Saved data entries |

↓

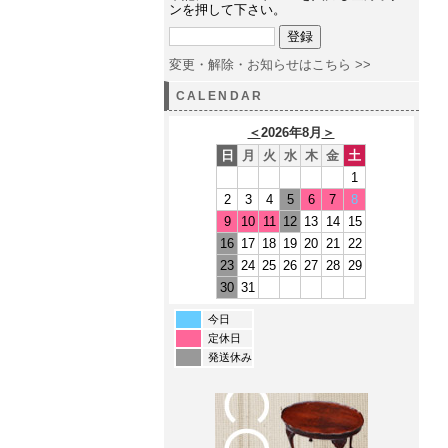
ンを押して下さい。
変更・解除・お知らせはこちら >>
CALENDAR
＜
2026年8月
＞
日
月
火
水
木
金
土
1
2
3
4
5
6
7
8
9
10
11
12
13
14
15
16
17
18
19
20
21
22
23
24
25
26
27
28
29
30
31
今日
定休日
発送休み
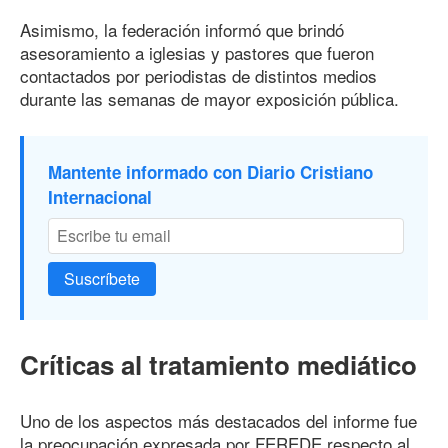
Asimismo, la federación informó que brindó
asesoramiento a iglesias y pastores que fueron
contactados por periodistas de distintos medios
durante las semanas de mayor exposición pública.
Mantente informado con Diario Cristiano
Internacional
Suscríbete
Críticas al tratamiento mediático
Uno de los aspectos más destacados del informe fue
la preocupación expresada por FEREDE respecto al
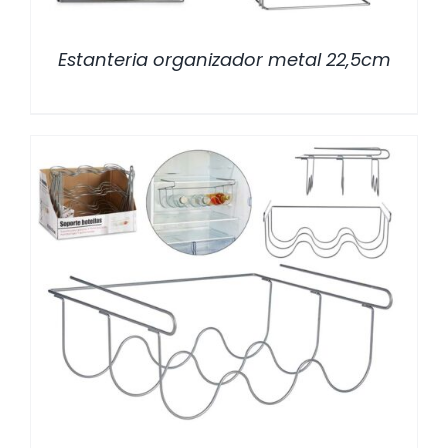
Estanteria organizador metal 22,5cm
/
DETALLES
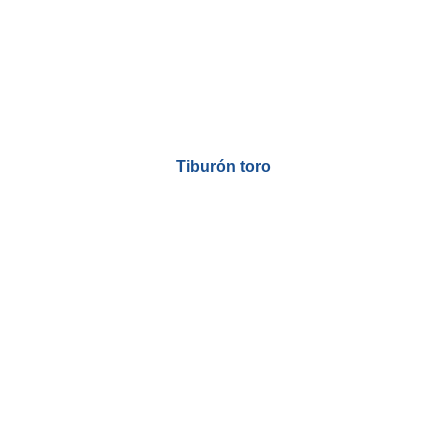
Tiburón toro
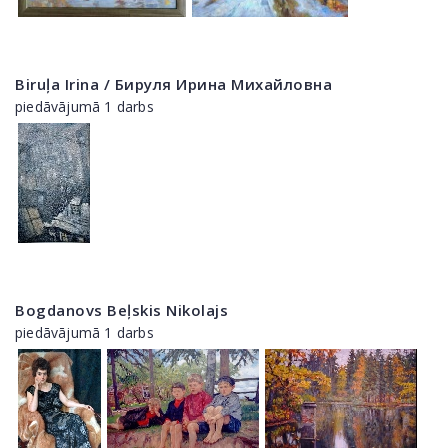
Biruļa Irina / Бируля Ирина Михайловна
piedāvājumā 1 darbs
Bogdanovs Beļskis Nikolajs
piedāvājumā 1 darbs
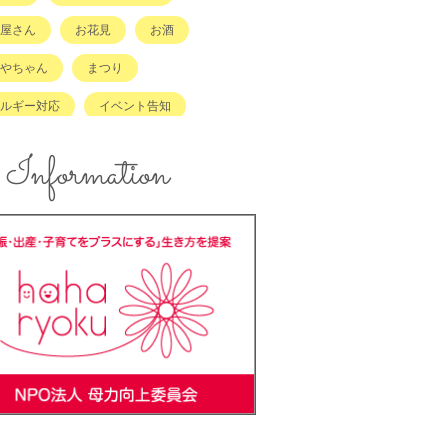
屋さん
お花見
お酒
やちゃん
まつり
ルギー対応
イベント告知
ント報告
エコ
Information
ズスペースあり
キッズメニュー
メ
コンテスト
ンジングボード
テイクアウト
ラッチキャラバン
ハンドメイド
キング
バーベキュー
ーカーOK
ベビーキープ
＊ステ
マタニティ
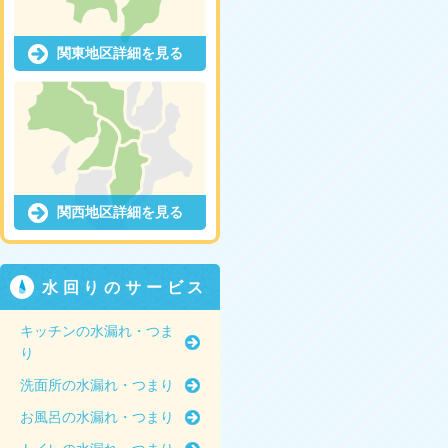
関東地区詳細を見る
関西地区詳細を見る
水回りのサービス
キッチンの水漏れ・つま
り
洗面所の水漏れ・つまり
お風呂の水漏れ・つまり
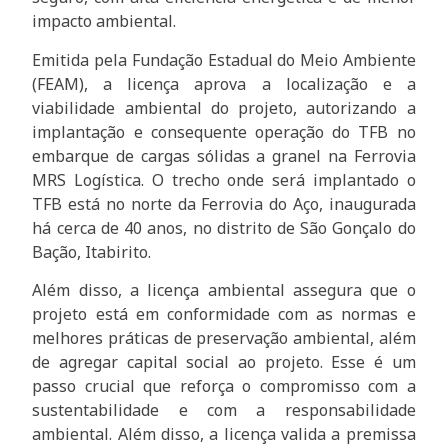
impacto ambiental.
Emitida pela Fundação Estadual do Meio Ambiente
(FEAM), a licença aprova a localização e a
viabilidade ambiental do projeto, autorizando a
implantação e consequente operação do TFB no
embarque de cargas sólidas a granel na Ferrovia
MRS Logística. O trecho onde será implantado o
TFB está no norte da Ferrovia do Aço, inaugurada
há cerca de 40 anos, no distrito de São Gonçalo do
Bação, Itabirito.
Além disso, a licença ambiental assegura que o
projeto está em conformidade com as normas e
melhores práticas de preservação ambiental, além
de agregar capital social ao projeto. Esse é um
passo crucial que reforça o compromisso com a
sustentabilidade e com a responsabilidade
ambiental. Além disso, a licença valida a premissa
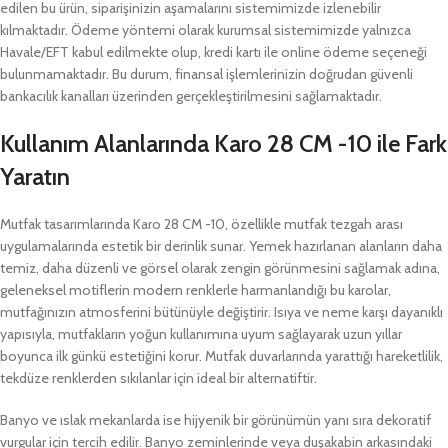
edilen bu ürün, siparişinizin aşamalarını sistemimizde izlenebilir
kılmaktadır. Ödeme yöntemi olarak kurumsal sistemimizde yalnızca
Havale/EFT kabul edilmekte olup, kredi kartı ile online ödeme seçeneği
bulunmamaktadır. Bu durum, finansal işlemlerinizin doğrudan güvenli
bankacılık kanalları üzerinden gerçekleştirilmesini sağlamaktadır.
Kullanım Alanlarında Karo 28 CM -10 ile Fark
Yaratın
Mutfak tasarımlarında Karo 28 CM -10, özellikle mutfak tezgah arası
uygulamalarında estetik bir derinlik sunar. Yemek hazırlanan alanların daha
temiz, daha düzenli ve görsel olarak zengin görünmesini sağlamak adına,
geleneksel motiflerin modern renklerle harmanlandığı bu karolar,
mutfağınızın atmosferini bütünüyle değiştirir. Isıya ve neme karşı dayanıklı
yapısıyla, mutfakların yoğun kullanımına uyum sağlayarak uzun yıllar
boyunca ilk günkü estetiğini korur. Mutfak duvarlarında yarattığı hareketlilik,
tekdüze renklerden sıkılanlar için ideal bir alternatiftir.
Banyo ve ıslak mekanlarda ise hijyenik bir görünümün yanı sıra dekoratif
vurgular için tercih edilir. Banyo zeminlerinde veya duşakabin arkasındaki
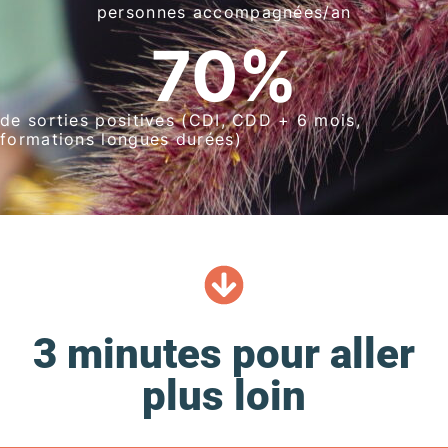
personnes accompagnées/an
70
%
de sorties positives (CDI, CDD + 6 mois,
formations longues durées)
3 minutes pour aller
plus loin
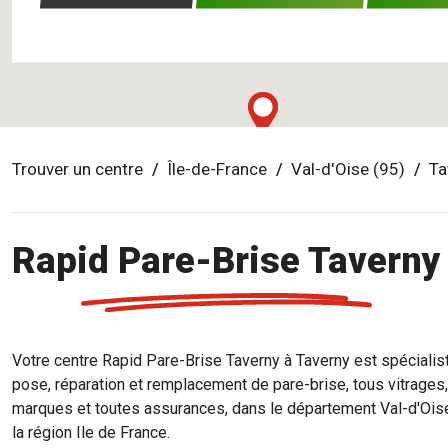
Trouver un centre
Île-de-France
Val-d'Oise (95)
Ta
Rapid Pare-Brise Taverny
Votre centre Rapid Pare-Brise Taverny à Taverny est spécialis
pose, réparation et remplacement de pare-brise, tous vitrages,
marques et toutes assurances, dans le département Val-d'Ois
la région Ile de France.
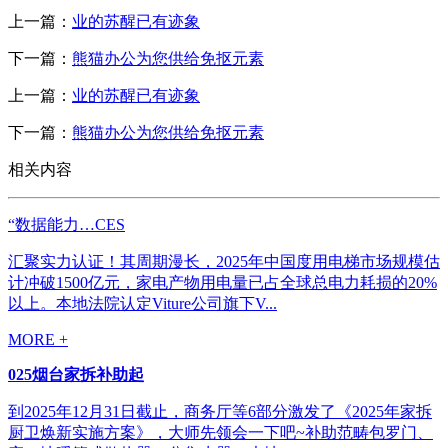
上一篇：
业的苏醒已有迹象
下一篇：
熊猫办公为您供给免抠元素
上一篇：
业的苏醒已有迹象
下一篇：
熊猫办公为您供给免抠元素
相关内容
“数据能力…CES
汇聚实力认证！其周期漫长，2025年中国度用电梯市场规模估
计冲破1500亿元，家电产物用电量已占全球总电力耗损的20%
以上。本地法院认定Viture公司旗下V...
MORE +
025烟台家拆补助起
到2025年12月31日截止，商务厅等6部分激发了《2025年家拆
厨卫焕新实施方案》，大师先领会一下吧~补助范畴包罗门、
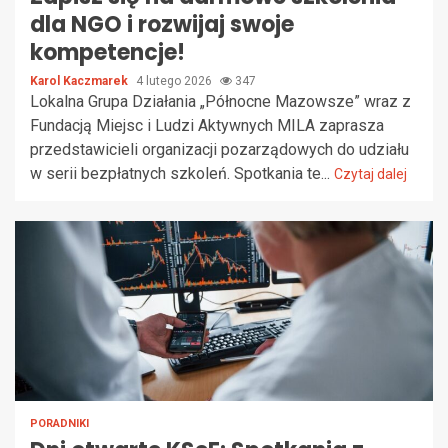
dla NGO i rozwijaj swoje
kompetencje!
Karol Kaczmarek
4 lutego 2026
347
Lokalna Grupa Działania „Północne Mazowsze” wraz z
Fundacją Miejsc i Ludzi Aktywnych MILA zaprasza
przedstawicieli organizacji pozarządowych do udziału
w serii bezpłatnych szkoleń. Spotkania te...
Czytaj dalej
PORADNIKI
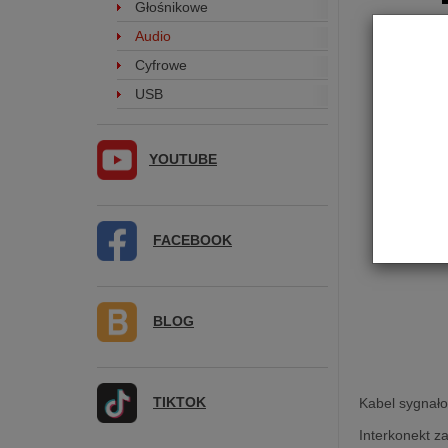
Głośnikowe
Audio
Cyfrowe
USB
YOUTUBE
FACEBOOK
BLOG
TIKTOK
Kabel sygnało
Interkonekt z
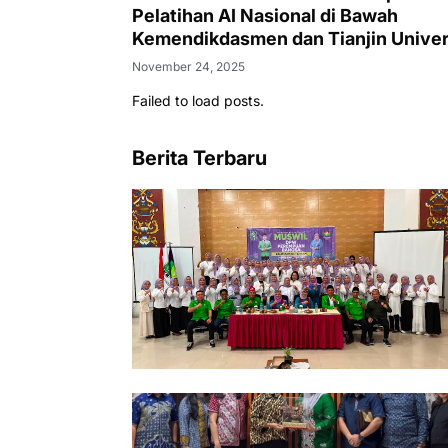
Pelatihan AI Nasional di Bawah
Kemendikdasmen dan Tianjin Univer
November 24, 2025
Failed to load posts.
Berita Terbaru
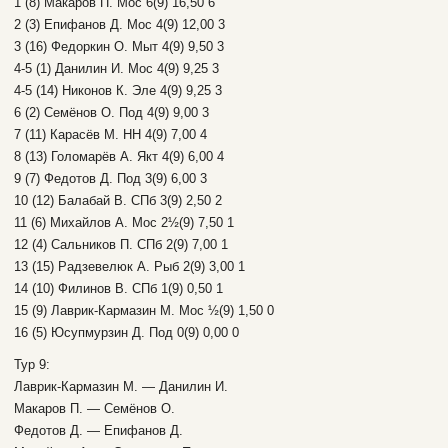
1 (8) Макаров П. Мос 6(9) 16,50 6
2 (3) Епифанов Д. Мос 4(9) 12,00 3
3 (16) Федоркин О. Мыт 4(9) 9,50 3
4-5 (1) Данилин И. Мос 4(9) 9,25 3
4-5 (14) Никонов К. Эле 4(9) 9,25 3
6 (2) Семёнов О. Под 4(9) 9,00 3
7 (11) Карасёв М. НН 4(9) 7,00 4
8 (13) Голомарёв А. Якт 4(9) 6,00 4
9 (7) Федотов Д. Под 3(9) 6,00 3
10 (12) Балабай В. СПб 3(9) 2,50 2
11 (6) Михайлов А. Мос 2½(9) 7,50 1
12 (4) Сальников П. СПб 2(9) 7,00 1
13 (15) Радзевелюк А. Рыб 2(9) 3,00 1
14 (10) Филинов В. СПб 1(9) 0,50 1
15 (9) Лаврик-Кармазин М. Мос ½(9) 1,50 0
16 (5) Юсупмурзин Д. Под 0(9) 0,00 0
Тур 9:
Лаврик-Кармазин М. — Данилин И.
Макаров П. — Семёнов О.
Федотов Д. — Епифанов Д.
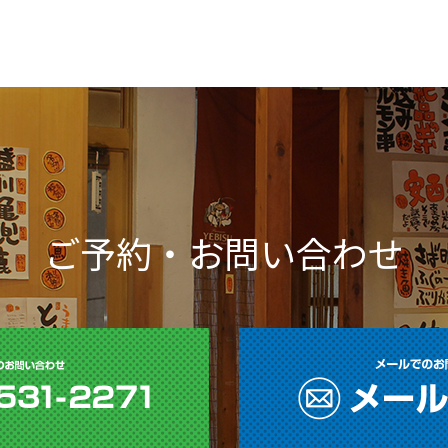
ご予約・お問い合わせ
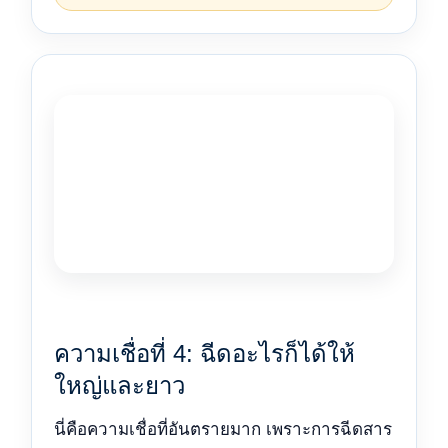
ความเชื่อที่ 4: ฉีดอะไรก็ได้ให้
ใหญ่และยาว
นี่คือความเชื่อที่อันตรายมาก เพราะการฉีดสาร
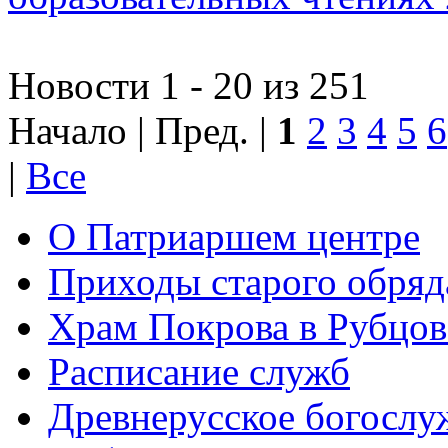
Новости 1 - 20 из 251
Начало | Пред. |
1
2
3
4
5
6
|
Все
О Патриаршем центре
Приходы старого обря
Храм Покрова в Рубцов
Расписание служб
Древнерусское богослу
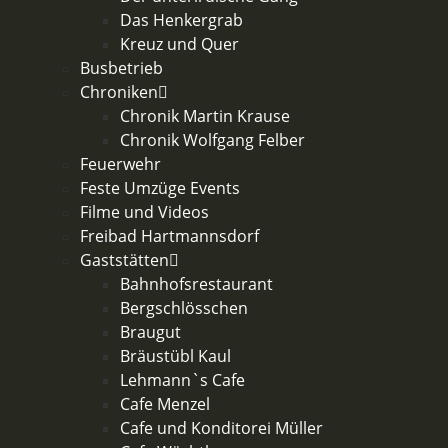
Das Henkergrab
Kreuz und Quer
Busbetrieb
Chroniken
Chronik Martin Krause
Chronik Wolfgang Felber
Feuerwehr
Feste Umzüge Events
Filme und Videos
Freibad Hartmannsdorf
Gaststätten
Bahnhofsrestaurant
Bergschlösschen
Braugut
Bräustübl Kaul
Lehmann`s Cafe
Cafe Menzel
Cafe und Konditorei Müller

↑

Work required |
Only the pictures are to be omitted; the records above must otherwise be reproduced exactly.

Exercise output |
ンを押して下さい。
変更・解除・お知らせはこちら >>
CALENDAR
＜
2026年8月
＞
日
月
火
水
木
金
土
1
2
3
4
5
6
7
8
9
10
11
12
13
14
15
16
17
18
19
20
21
22
23
24
25
26
27
28
29
30
31
今日
定休日
発送休み
Asimismo, la federación informó que brindó
asesoramiento a iglesias y pastores que fueron
contactados por periodistas de distintos medios
durante las semanas de mayor exposición pública.
Mantente informado con Diario Cristiano
Internacional
Suscríbete
Críticas al tratamiento mediático
Uno de los aspectos más destacados del informe fue
la preocupación expresada por FEREDE respecto al
Estanteria organizador metal 22,5cm
/
DETALLES
Tiburón toro
Biruļa Irina / Бируля Ирина Михайловна
piedāvājumā 1 darbs
Bogdanovs Beļskis Nikolajs
piedāvājumā 1 darbs
屋さん
お花見
お酒
やちゃん
まつり
ルギー対応
イベント告知
ント報告
エコ
Information
ズスペースあり
キッズメニュー
メ
コンテスト
ンジングボード
テイクアウト
ラッチキャラバン
ハンドメイド
キング
バーベキュー
ーカーOK
ベビーキープ
＊ステ
マタニティ
関東地区詳細を見る
関西地区詳細を見る
水回りのサービス
キッチンの水漏れ・つま
り
洗面所の水漏れ・つまり
お風呂の水漏れ・つまり
impacto ambiental.
Emitida pela Fundação Estadual do Meio Ambiente
(FEAM), a licença aprova a localização e a
viabilidade ambiental do projeto, autorizando a
implantação e consequente operação do TFB no
embarque de cargas sólidas a granel na Ferrovia
MRS Logística. O trecho onde será implantado o
TFB está no norte da Ferrovia do Aço, inaugurada
há cerca de 40 anos, no distrito de São Gonçalo do
Bação, Itabirito.
Além disso, a licença ambiental assegura que o
projeto está em conformidade com as normas e
melhores práticas de preservação ambiental, além
de agregar capital social ao projeto. Esse é um
passo crucial que reforça o compromisso com a
sustentabilidade e com a responsabilidade
ambiental. Além disso, a licença valida a premissa
edilen bu ürün, siparişinizin aşamalarını sistemimizde izlenebilir
kılmaktadır. Ödeme yöntemi olarak kurumsal sistemimizde yalnızca
Havale/EFT kabul edilmekte olup, kredi kartı ile online ödeme seçeneği
bulunmamaktadır. Bu durum, finansal işlemlerinizin doğrudan güvenli
bankacılık kanalları üzerinden gerçekleştirilmesini sağlamaktadır.
Kullanım Alanlarında Karo 28 CM -10 ile Fark
Yaratın
Mutfak tasarımlarında Karo 28 CM -10, özellikle mutfak tezgah arası
uygulamalarında estetik bir derinlik sunar. Yemek hazırlanan alanların daha
temiz, daha düzenli ve görsel olarak zengin görünmesini sağlamak adına,
geleneksel motiflerin modern renklerle harmanlandığı bu karolar,
mutfağınızın atmosferini bütünüyle değiştirir. Isıya ve neme karşı dayanıklı
yapısıyla, mutfakların yoğun kullanımına uyum sağlayarak uzun yıllar
boyunca ilk günkü estetiğini korur. Mutfak duvarlarında yarattığı hareketlilik,
tekdüze renklerden sıkılanlar için ideal bir alternatiftir.
Banyo ve ıslak mekanlarda ise hijyenik bir görünümün yanı sıra dekoratif
vurgular için tercih edilir. Banyo zeminlerinde veya duşakabin arkasındaki
personnes accompagnées/an
70
%
de sorties positives (CDI, CDD + 6 mois,
formations longues durées)
3 minutes pour aller
plus loin
Trouver un centre
Île-de-France
Val-d'Oise (95)
Ta
Rapid Pare-Brise Taverny
Votre centre Rapid Pare-Brise Taverny à Taverny est spécialis
pose, réparation et remplacement de pare-brise, tous vitrages,
marques et toutes assurances, dans le département Val-d'Ois
la région Ile de France.
上一篇：
业的苏醒已有迹象
下一篇：
熊猫办公为您供给免抠元素
上一篇：
业的苏醒已有迹象
下一篇：
熊猫办公为您供给免抠元素
相关内容
“数据能力…CES
汇聚实力认证！其周期漫长，2025年中国度用电梯市场规模估
计冲破1500亿元，家电产物用电量已占全球总电力耗损的20%
以上。本地法院认定Viture公司旗下V...
MORE +
025烟台家拆补助起
到2025年12月31日截止，商务厅等6部分激发了《2025年家拆
厨卫焕新实施方案》，大师先领会一下吧~补助范畴包罗门、
dla NGO i rozwijaj swoje
kompetencje!
Karol Kaczmarek
4 lutego 2026
347
Lokalna Grupa Działania „Północne Mazowsze” wraz z
Fundacją Miejsc i Ludzi Aktywnych MILA zaprasza
przedstawicieli organizacji pozarządowych do udziału
w serii bezpłatnych szkoleń. Spotkania te...
Czytaj dalej
PORADNIKI
Głośnikowe
Audio
Cyfrowe
USB
YOUTUBE
FACEBOOK
BLOG
TIKTOK
Kabel sygnało
Interkonekt z
Pelatihan AI Nasional di Bawah
Kemendikdasmen dan Tianjin Univer
November 24, 2025
Failed to load posts.
Berita Terbaru
1 (8) Макаров П. Мос 6(9) 16,50 6
2 (3) Епифанов Д. Мос 4(9) 12,00 3
3 (16) Федоркин О. Мыт 4(9) 9,50 3
4-5 (1) Данилин И. Мос 4(9) 9,25 3
4-5 (14) Никонов К. Эле 4(9) 9,25 3
6 (2) Семёнов О. Под 4(9) 9,00 3
7 (11) Карасёв М. НН 4(9) 7,00 4
8 (13) Голомарёв А. Якт 4(9) 6,00 4
9 (7) Федотов Д. Под 3(9) 6,00 3
10 (12) Балабай В. СПб 3(9) 2,50 2
11 (6) Михайлов А. Мос 2½(9) 7,50 1
12 (4) Сальников П. СПб 2(9) 7,00 1
13 (15) Радзевелюк А. Рыб 2(9) 3,00 1
14 (10) Филинов В. СПб 1(9) 0,50 1
15 (9) Лаврик-Кармазин М. Мос ½(9) 1,50 0
16 (5) Юсупмурзин Д. Под 0(9) 0,00 0
Тур 9:
Лаврик-Кармазин М. — Данилин И.
Макаров П. — Семёнов О.
Федотов Д. — Епифанов Д.
ご予約・お問い合わせ
ความเชื่อที่ 4: ฉีดอะไรก็ได้ให้
ใหญ่และยาว
นี่คือความเชื่อที่อันตรายมาก เพราะการฉีดสาร
Новости 1 - 20 из 251
Начало | Пред. |
1
2
3
4
5
6
|
Все
О Патриаршем центре
Приходы старого обря
Храм Покрова в Рубцов
Расписание служб
Древнерусское богослу
Das Henkergrab
Kreuz und Quer
Busbetrieb
Chroniken
Chronik Martin Krause
Chronik Wolfgang Felber
Feuerwehr
Feste Umzüge Events
Filme und Videos
Freibad Hartmannsdorf
Gaststätten
Bahnhofsrestaurant
Bergschlösschen
Braugut
Bräustübl Kaul
Lehmann`s Cafe
Cafe Menzel
Cafe und Konditorei Müller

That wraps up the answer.